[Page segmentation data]

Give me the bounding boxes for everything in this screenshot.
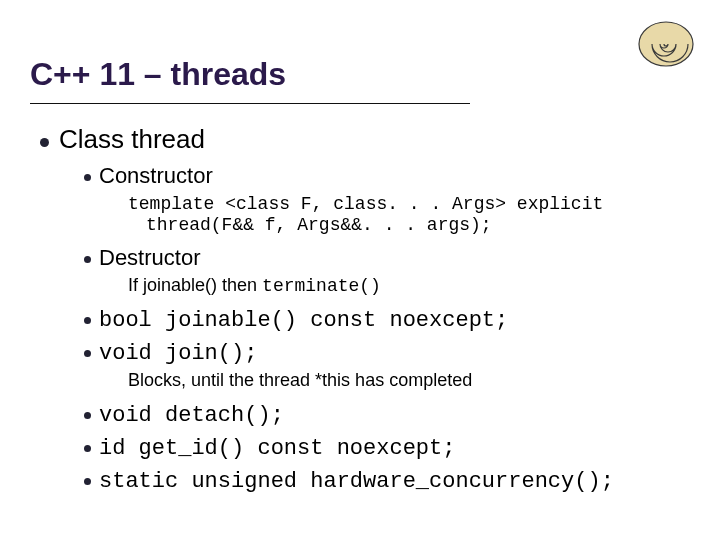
spiral-shell-icon — [636, 14, 696, 74]
content-outline: Class thread Constructor template <class… — [28, 124, 692, 494]
bullet-icon — [84, 350, 91, 357]
item-constructor-signature: template <class F, class. . . Args> expl… — [128, 193, 692, 235]
text: Constructor — [99, 163, 213, 188]
text: If joinable() then — [128, 275, 262, 295]
slide-title: C++ 11 – threads — [30, 56, 692, 93]
bullet-icon — [84, 412, 91, 419]
bullet-icon — [84, 478, 91, 485]
text: Blocks, until the thread *this has compl… — [128, 370, 472, 390]
item-destructor: Destructor — [84, 245, 692, 271]
bullet-icon — [84, 256, 91, 263]
code-text: bool joinable() const noexcept; — [99, 308, 508, 333]
svg-point-0 — [639, 22, 693, 66]
code-text: void detach(); — [99, 403, 284, 428]
code-text: template <class F, class. . . Args> expl… — [128, 194, 603, 235]
title-divider — [30, 103, 470, 104]
item-constructor: Constructor — [84, 163, 692, 189]
text: Destructor — [99, 245, 200, 270]
code-text: id get_id() const noexcept; — [99, 436, 455, 461]
item-join-note: Blocks, until the thread *this has compl… — [128, 370, 692, 391]
item-joinable: bool joinable() const noexcept; — [84, 306, 692, 333]
bullet-icon — [40, 138, 49, 147]
item-destructor-note: If joinable() then terminate() — [128, 275, 692, 296]
code-text: static unsigned hardware_concurrency(); — [99, 469, 614, 494]
item-join: void join(); — [84, 339, 692, 366]
bullet-icon — [84, 174, 91, 181]
slide: C++ 11 – threads Class thread Constructo… — [0, 0, 720, 540]
item-hardware-concurrency: static unsigned hardware_concurrency(); — [84, 467, 692, 494]
text: Class thread — [59, 124, 205, 154]
code-text: terminate() — [262, 276, 381, 296]
code-text: void join(); — [99, 341, 257, 366]
bullet-icon — [84, 445, 91, 452]
item-get-id: id get_id() const noexcept; — [84, 434, 692, 461]
bullet-icon — [84, 317, 91, 324]
item-class-thread: Class thread — [40, 124, 692, 155]
item-detach: void detach(); — [84, 401, 692, 428]
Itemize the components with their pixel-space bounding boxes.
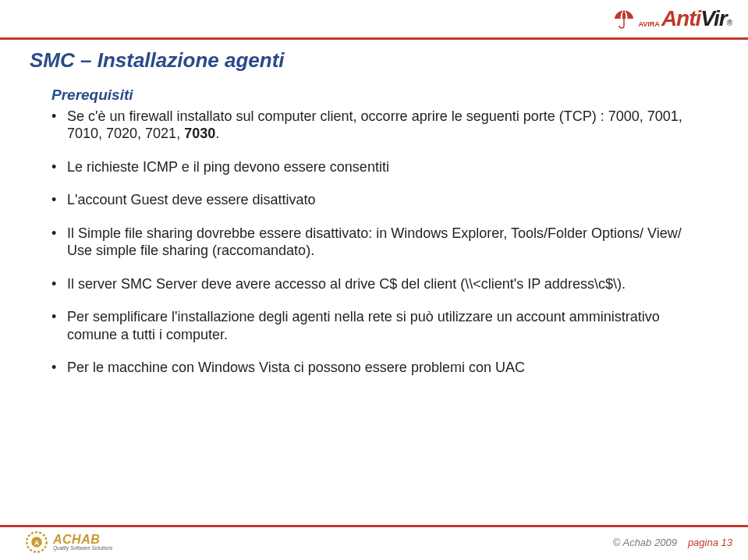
page-number: pagina 13 [688,537,732,548]
brand-logo: AVIRA Anti Vir ® [612,6,732,31]
vir-part: Vir [700,6,726,31]
slide-title: SMC – Installazione agenti [30,48,285,73]
reg-mark: ® [727,19,732,27]
list-item: Il Simple file sharing dovrebbe essere d… [51,225,699,260]
achab-logo: A ACHAB Quality Software Solutions [25,530,112,554]
avira-label: AVIRA [639,20,660,28]
slide-content: Prerequisiti Se c'è un firewall installa… [51,86,699,392]
list-item: Se c'è un firewall installato sul comput… [51,108,699,143]
achab-tagline: Quality Software Solutions [53,546,112,551]
footer-right: © Achab 2009 pagina 13 [613,537,732,548]
top-divider [0,37,748,40]
anti-part: Anti [661,6,700,31]
list-item: Per le macchine con Windows Vista ci pos… [51,359,699,377]
bottom-divider [0,525,748,527]
achab-name: ACHAB [53,533,112,546]
gear-badge-icon: A [25,530,48,554]
footer: A ACHAB Quality Software Solutions © Ach… [0,529,748,555]
list-item: Per semplificare l'installazione degli a… [51,308,699,343]
subhead: Prerequisiti [51,86,699,105]
list-item: L'account Guest deve essere disattivato [51,191,699,209]
list-item: Il server SMC Server deve avere accesso … [51,275,699,293]
copyright: © Achab 2009 [613,537,677,548]
svg-text:A: A [34,539,40,547]
brand-text: AVIRA Anti Vir ® [639,6,732,31]
list-item: Le richieste ICMP e il ping devono esser… [51,158,699,176]
umbrella-icon [612,7,636,30]
bullet-list: Se c'è un firewall installato sul comput… [51,108,699,377]
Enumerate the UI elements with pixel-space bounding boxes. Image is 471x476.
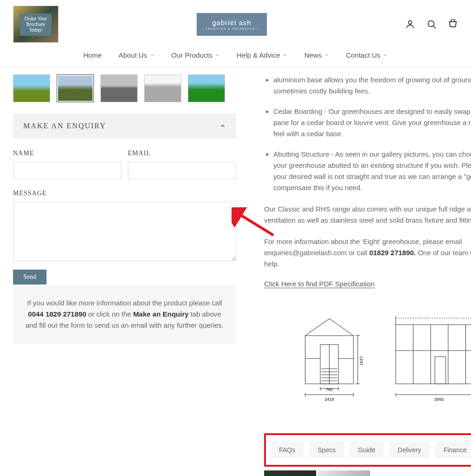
header: Order Your Brochure Today! gabriel ash T…	[0, 0, 471, 68]
enquiry-accordion-header[interactable]: MAKE AN ENQUIRY	[13, 113, 236, 139]
enquiry-info-box: If you would like more information about…	[13, 284, 236, 344]
nav-news[interactable]: News	[304, 51, 329, 59]
desc-bullet-3: Abutting Structure - As seen in our gall…	[273, 149, 471, 193]
spec-diagram: 760 2418 1547 2992 2467	[264, 311, 471, 410]
nav-contact[interactable]: Contact Us	[346, 51, 388, 59]
message-textarea[interactable]	[13, 202, 236, 261]
gallery-thumb-2[interactable]	[57, 74, 94, 102]
send-button[interactable]: Send	[13, 270, 46, 284]
tab-specs[interactable]: Specs	[309, 442, 344, 458]
name-input[interactable]	[13, 162, 121, 179]
gallery-thumb-4[interactable]	[144, 74, 181, 102]
header-icons	[405, 19, 458, 29]
svg-point-1	[428, 21, 434, 27]
desc-para-2: For more information about the 'Eight' g…	[264, 236, 471, 270]
right-column: aluminium base allows you the freedom of…	[264, 74, 471, 476]
search-icon[interactable]	[426, 19, 437, 29]
svg-text:760: 760	[326, 387, 333, 392]
logo-text: gabriel ash	[212, 19, 251, 26]
logo[interactable]: gabriel ash TRADITION & TECHNOLOGY	[197, 13, 267, 36]
chevron-down-icon	[215, 53, 220, 58]
header-top: Order Your Brochure Today! gabriel ash T…	[13, 6, 458, 43]
cta-design-greenhouse[interactable]: Design Your Own Greenhouse!	[264, 470, 316, 476]
svg-text:2992: 2992	[434, 397, 444, 402]
info-tabs-wrapper: FAQs Specs Guide Delivery Finance Share	[264, 433, 471, 467]
gallery-thumb-5[interactable]	[188, 74, 225, 102]
svg-line-2	[433, 26, 436, 28]
account-icon[interactable]	[405, 19, 415, 29]
nav-help[interactable]: Help & Advice	[237, 51, 287, 59]
name-label: NAME	[13, 150, 121, 157]
brochure-cta-thumb[interactable]: Order Your Brochure Today!	[13, 6, 59, 43]
tab-guide[interactable]: Guide	[350, 442, 384, 458]
nav-about[interactable]: About Us	[119, 51, 155, 59]
main-nav: Home About Us Our Products Help & Advice…	[13, 43, 458, 67]
cart-icon[interactable]	[448, 19, 458, 29]
thumbnail-row	[13, 74, 236, 102]
svg-marker-25	[396, 325, 471, 384]
chevron-down-icon	[282, 53, 287, 58]
brochure-cta-label: Order Your Brochure Today!	[20, 13, 52, 36]
desc-bullet-2: Cedar Boarding - Our greenhouses are des…	[273, 106, 471, 139]
logo-subtext: TRADITION & TECHNOLOGY	[206, 27, 258, 30]
cta-row: Design Your Own Greenhouse! Order Your B…	[264, 470, 471, 476]
enquiry-form-row: NAME EMAIL	[13, 150, 236, 179]
gallery-thumb-1[interactable]	[13, 74, 50, 102]
gallery-thumb-3[interactable]	[100, 74, 138, 102]
svg-text:2418: 2418	[325, 397, 334, 402]
nav-products[interactable]: Our Products	[172, 51, 220, 59]
tab-delivery[interactable]: Delivery	[389, 442, 430, 458]
desc-phone: 01829 271890.	[369, 249, 416, 257]
message-label: MESSAGE	[13, 190, 236, 197]
svg-text:1547: 1547	[359, 356, 364, 365]
chevron-up-icon	[219, 123, 226, 129]
chevron-down-icon	[150, 53, 155, 58]
cta-order-brochure[interactable]: Order Your Brochure Today!	[318, 470, 370, 476]
pdf-spec-link[interactable]: Click Here to find PDF Specification	[264, 280, 375, 288]
svg-point-0	[408, 21, 411, 24]
desc-bullet-1: aluminium base allows you the freedom of…	[273, 74, 471, 97]
tab-faqs[interactable]: FAQs	[271, 442, 304, 458]
nav-home[interactable]: Home	[83, 51, 102, 59]
left-column: MAKE AN ENQUIRY NAME EMAIL MESSAGE Send …	[13, 74, 236, 476]
email-input[interactable]	[128, 162, 236, 179]
chevron-down-icon	[383, 53, 388, 58]
svg-rect-34	[435, 357, 445, 383]
chevron-down-icon	[324, 53, 329, 58]
tab-finance[interactable]: Finance	[435, 442, 471, 458]
desc-para-1: Our Classic and RHS range also comes wit…	[264, 204, 471, 226]
email-label: EMAIL	[128, 150, 236, 157]
enquiry-title: MAKE AN ENQUIRY	[23, 122, 106, 130]
description-list: aluminium base allows you the freedom of…	[264, 74, 471, 193]
main-content: MAKE AN ENQUIRY NAME EMAIL MESSAGE Send …	[0, 68, 471, 476]
info-phone: 0044 1829 271890	[28, 310, 86, 318]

* _DESCRIPTION OF THE TASK_
Would you report every line of the entries above containing the word "deve"?

* _ANSWER TO THIS TASK_
list-item: L'account Guest deve essere disattivato [51,191,699,209]
list-item: Il server SMC Server deve avere accesso … [51,275,699,293]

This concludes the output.